[Exercise material]

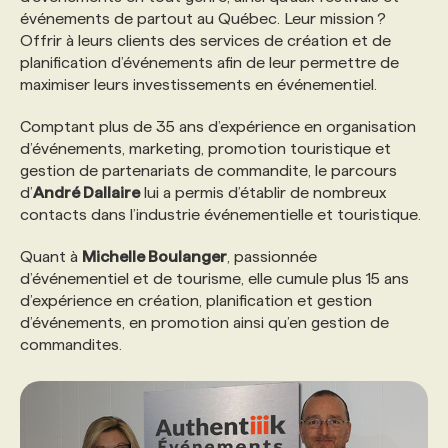
événements de partout au Québec. Leur mission ?
Offrir à leurs clients des services de création et de
PROGRAMMES DE SUBVENTIONS
planification d’événements afin de leur permettre de
maximiser leurs investissements en événementiel.
FAQ
Comptant plus de 35 ans d’expérience en organisation
d’événements, marketing, promotion touristique et
gestion de partenariats de commandite, le parcours
ANNONCEZ AVEC NOUS
d’
André Dallaire
lui a permis d’établir de nombreux
contacts dans l’industrie événementielle et touristique.
Quant à
Michelle Boulanger
, passionnée
d’événementiel et de tourisme, elle cumule plus 15 ans
d’expérience en création, planification et gestion
d’événements, en promotion ainsi qu’en gestion de
commandites.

[/Exercise material]

▶ _Exercise_: The lines above should be transcribed exactly, with every image removed.

▶ _Response_:
événements de partout au Québec. Leur mission ?
Offrir à leurs clients des services de création et de
PROGRAMMES DE SUBVENTIONS
planification d’événements afin de leur permettre de
maximiser leurs investissements en événementiel.
FAQ
Comptant plus de 35 ans d’expérience en organisation
d’événements, marketing, promotion touristique et
gestion de partenariats de commandite, le parcours
ANNONCEZ AVEC NOUS
d’
André Dallaire
lui a permis d’établir de nombreux
contacts dans l’industrie événementielle et touristique.
Quant à
Michelle Boulanger
, passionnée
d’événementiel et de tourisme, elle cumule plus 15 ans
d’expérience en création, planification et gestion
d’événements, en promotion ainsi qu’en gestion de
commandites.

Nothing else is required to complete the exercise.